Caso aconteceu em 2009. Família só conseguiu sepultar o ente querido 21 dias depois à morte

Por Lucas Barbosa em Cotidiano

7 de agosto de 2017 às 20:06

Há 1 semana
Parecer de familiares, emocionalmente abalados, não pode ser a única forma de identificação de um corpo, argumentou desembargador na decisão (FOTO: Divulgação)

Parecer de familiares, emocionalmente abalados, não pode ser a única forma de identificação de um corpo, argumentou desembargador na decisão (FOTO: Divulgação)

O Estado do Ceará foi condenado a pagar indenização de R$ 20 mil à mãe que teve o corpo do filho trocado no Instituto Médico Legal (IML) de Fortaleza — atualmente Coordenadoria de Medicina Legal (Comel).

A decisão foi proferida nesta segunda-feira (7), pela 3ª Câmara de Direito Público do Tribunal de Justiça do Ceará (TJCE).

O caso aconteceu em fevereiro de 2009. Conforme o TJCE, o corpo de Valdelano Fernandes Araújo Cardoso foi liberado para sepultamento como sendo de Francisco Danilton Pereira da Silva, tendo chegado a ser enterrado, em Aracati, onde Danilton residia.

A família de Valdelano chegou a reconhecer o corpo, mas, ao retornar ao IML, foi informada de que ele não estava mais no local. Na Justiça, a mãe de Valdelano argumentou ter passado grande constrangimento, inclusive, por familiares terem precisado ir até aquele município pedir a exumação do corpo. A família só pode sepultar Valdelano 21 dias depois à morte dele.

O Estado argumentou que a responsabilidade da troca foi da família de Danilton, que reconheceu o corpo de Valdelano como sendo de seu familiar.
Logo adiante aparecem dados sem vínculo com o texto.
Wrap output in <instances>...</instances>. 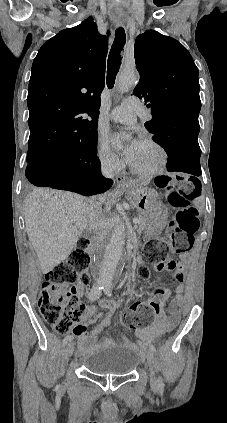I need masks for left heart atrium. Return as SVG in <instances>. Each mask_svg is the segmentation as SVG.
I'll list each match as a JSON object with an SVG mask.
<instances>
[{"mask_svg": "<svg viewBox=\"0 0 227 423\" xmlns=\"http://www.w3.org/2000/svg\"><path fill=\"white\" fill-rule=\"evenodd\" d=\"M142 141L135 140L131 143V145L127 148V150L124 153L125 159L128 163L132 164L134 162L136 152L141 146Z\"/></svg>", "mask_w": 227, "mask_h": 423, "instance_id": "39dd6f15", "label": "left heart atrium"}]
</instances>
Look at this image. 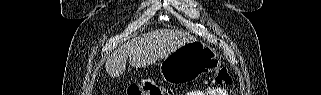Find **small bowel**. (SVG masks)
I'll return each instance as SVG.
<instances>
[{
  "label": "small bowel",
  "mask_w": 321,
  "mask_h": 95,
  "mask_svg": "<svg viewBox=\"0 0 321 95\" xmlns=\"http://www.w3.org/2000/svg\"><path fill=\"white\" fill-rule=\"evenodd\" d=\"M188 95H226L223 89H208L206 92H190Z\"/></svg>",
  "instance_id": "c3829d8e"
}]
</instances>
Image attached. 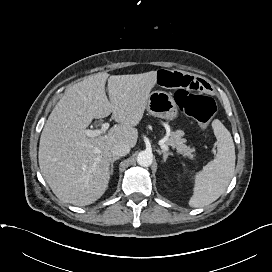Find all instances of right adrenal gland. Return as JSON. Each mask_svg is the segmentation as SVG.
<instances>
[{"label":"right adrenal gland","instance_id":"2a0ac1e0","mask_svg":"<svg viewBox=\"0 0 272 272\" xmlns=\"http://www.w3.org/2000/svg\"><path fill=\"white\" fill-rule=\"evenodd\" d=\"M119 159V157H113L111 159V164H110V174L112 175L114 172V162L117 161Z\"/></svg>","mask_w":272,"mask_h":272}]
</instances>
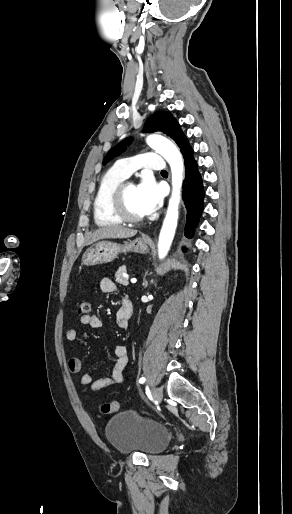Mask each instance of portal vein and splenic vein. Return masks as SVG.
<instances>
[{
    "mask_svg": "<svg viewBox=\"0 0 292 514\" xmlns=\"http://www.w3.org/2000/svg\"><path fill=\"white\" fill-rule=\"evenodd\" d=\"M131 282H132V284H136V282H137L136 278H132Z\"/></svg>",
    "mask_w": 292,
    "mask_h": 514,
    "instance_id": "portal-vein-and-splenic-vein-1",
    "label": "portal vein and splenic vein"
}]
</instances>
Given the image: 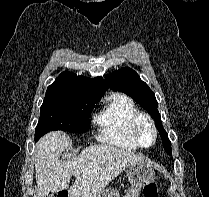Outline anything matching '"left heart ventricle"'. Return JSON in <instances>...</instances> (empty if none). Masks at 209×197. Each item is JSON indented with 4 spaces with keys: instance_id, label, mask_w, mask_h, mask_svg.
Here are the masks:
<instances>
[{
    "instance_id": "left-heart-ventricle-1",
    "label": "left heart ventricle",
    "mask_w": 209,
    "mask_h": 197,
    "mask_svg": "<svg viewBox=\"0 0 209 197\" xmlns=\"http://www.w3.org/2000/svg\"><path fill=\"white\" fill-rule=\"evenodd\" d=\"M140 137H141V141L143 144L149 145L152 143L153 131L148 124L146 123L142 124L141 129H140Z\"/></svg>"
}]
</instances>
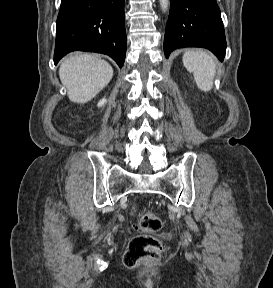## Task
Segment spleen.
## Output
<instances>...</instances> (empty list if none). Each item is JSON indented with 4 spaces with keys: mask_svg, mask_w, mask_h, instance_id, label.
<instances>
[{
    "mask_svg": "<svg viewBox=\"0 0 273 288\" xmlns=\"http://www.w3.org/2000/svg\"><path fill=\"white\" fill-rule=\"evenodd\" d=\"M182 61L187 71L193 73L197 87L204 92L210 91L216 73L213 57L206 51L190 50L184 53Z\"/></svg>",
    "mask_w": 273,
    "mask_h": 288,
    "instance_id": "3e777b00",
    "label": "spleen"
}]
</instances>
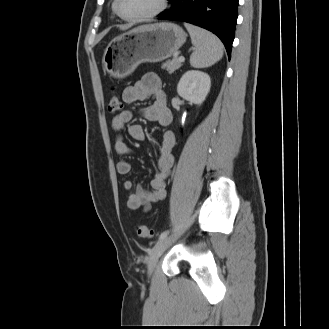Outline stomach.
<instances>
[{
  "label": "stomach",
  "mask_w": 329,
  "mask_h": 329,
  "mask_svg": "<svg viewBox=\"0 0 329 329\" xmlns=\"http://www.w3.org/2000/svg\"><path fill=\"white\" fill-rule=\"evenodd\" d=\"M185 41L186 33L174 23L136 27L108 44L102 59L104 69L115 78L126 77L141 63H156L171 57Z\"/></svg>",
  "instance_id": "1"
}]
</instances>
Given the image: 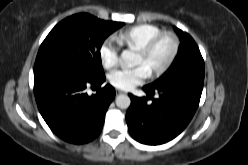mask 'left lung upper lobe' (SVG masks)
Listing matches in <instances>:
<instances>
[{"mask_svg":"<svg viewBox=\"0 0 248 165\" xmlns=\"http://www.w3.org/2000/svg\"><path fill=\"white\" fill-rule=\"evenodd\" d=\"M181 39L179 52L170 68L155 82L146 87L156 88L169 83L182 84L187 81H204V60L193 38L174 27Z\"/></svg>","mask_w":248,"mask_h":165,"instance_id":"1","label":"left lung upper lobe"}]
</instances>
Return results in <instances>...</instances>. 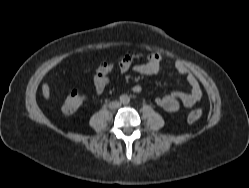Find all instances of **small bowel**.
Segmentation results:
<instances>
[{
	"label": "small bowel",
	"mask_w": 249,
	"mask_h": 188,
	"mask_svg": "<svg viewBox=\"0 0 249 188\" xmlns=\"http://www.w3.org/2000/svg\"><path fill=\"white\" fill-rule=\"evenodd\" d=\"M162 62L159 54L141 51H127L118 63L104 61L93 74L94 92L97 96L104 92L109 76L115 69L122 73L133 70L141 75L153 76L161 72ZM174 68L186 78L190 91L172 92L157 97L155 103L167 112H176L181 106L192 107L202 98V89L196 76L181 62L175 63Z\"/></svg>",
	"instance_id": "1"
}]
</instances>
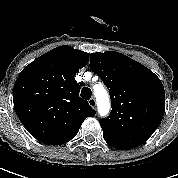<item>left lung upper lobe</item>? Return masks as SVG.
I'll list each match as a JSON object with an SVG mask.
<instances>
[{"label": "left lung upper lobe", "instance_id": "1", "mask_svg": "<svg viewBox=\"0 0 178 178\" xmlns=\"http://www.w3.org/2000/svg\"><path fill=\"white\" fill-rule=\"evenodd\" d=\"M90 69L109 88L112 111L100 120L105 141L119 150L143 144L165 112L160 79L139 62L115 51L90 55Z\"/></svg>", "mask_w": 178, "mask_h": 178}]
</instances>
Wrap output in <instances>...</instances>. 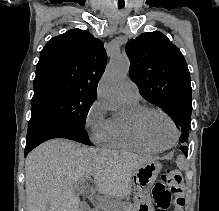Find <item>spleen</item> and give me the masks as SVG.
<instances>
[{
  "label": "spleen",
  "mask_w": 219,
  "mask_h": 211,
  "mask_svg": "<svg viewBox=\"0 0 219 211\" xmlns=\"http://www.w3.org/2000/svg\"><path fill=\"white\" fill-rule=\"evenodd\" d=\"M176 163L179 169H186L187 167V161H185L184 155H177Z\"/></svg>",
  "instance_id": "spleen-1"
}]
</instances>
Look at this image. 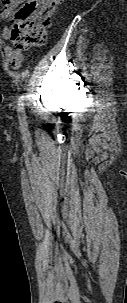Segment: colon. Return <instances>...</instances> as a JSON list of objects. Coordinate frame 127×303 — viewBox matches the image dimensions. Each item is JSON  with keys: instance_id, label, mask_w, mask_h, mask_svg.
Masks as SVG:
<instances>
[{"instance_id": "obj_1", "label": "colon", "mask_w": 127, "mask_h": 303, "mask_svg": "<svg viewBox=\"0 0 127 303\" xmlns=\"http://www.w3.org/2000/svg\"><path fill=\"white\" fill-rule=\"evenodd\" d=\"M14 1L0 0V3L10 6ZM61 2L62 0H26L12 18L10 38L14 47L21 50L43 45L51 18Z\"/></svg>"}]
</instances>
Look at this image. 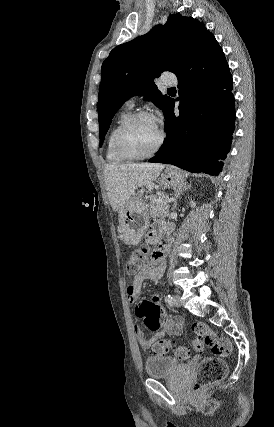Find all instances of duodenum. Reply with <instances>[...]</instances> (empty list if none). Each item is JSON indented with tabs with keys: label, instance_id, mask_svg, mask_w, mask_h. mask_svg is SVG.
<instances>
[{
	"label": "duodenum",
	"instance_id": "duodenum-1",
	"mask_svg": "<svg viewBox=\"0 0 274 427\" xmlns=\"http://www.w3.org/2000/svg\"><path fill=\"white\" fill-rule=\"evenodd\" d=\"M170 227L164 228L159 236V243L152 253L154 260H161L169 250V238Z\"/></svg>",
	"mask_w": 274,
	"mask_h": 427
}]
</instances>
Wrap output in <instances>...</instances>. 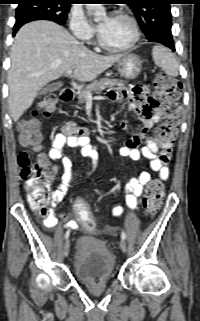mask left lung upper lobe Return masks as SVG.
I'll list each match as a JSON object with an SVG mask.
<instances>
[{"label": "left lung upper lobe", "mask_w": 200, "mask_h": 321, "mask_svg": "<svg viewBox=\"0 0 200 321\" xmlns=\"http://www.w3.org/2000/svg\"><path fill=\"white\" fill-rule=\"evenodd\" d=\"M172 0H125L132 8L142 32L149 41L172 39Z\"/></svg>", "instance_id": "5c2ea615"}]
</instances>
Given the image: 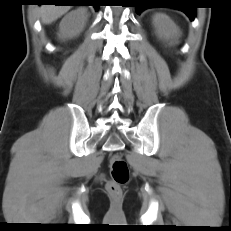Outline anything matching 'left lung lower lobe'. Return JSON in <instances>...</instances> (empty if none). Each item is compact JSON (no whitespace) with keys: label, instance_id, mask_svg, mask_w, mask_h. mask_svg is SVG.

O Juízo da 9ª Vara da Fazenda Pública de Fortaleza já havia rechaçado a tese, obrigando o Estado a indenizar a mãe em R$ 20 mil por danos morais.

O entendimento foi ratificado pelo desembargador Antônio Abelardo Benevides Moraes. Ele destacou que o estado emocional de quem vai reconhecer um familiar morto está abalado, portanto seu depoimento não pode ser usado como única forma de identificação.

“Dessa forma, é incompreensível que o IML tenha considerado suficiente a identificação de Francisco Danilton pelo pequeno vidro do caixão, principalmente porque o cadáver possuía tatuagem, conforme afirmado por sua tia na Delegacia de Aracati. E a existência de uma tatuagem no cadáver certamente foi percebida no exame cadavérico”, explicou o desembargador.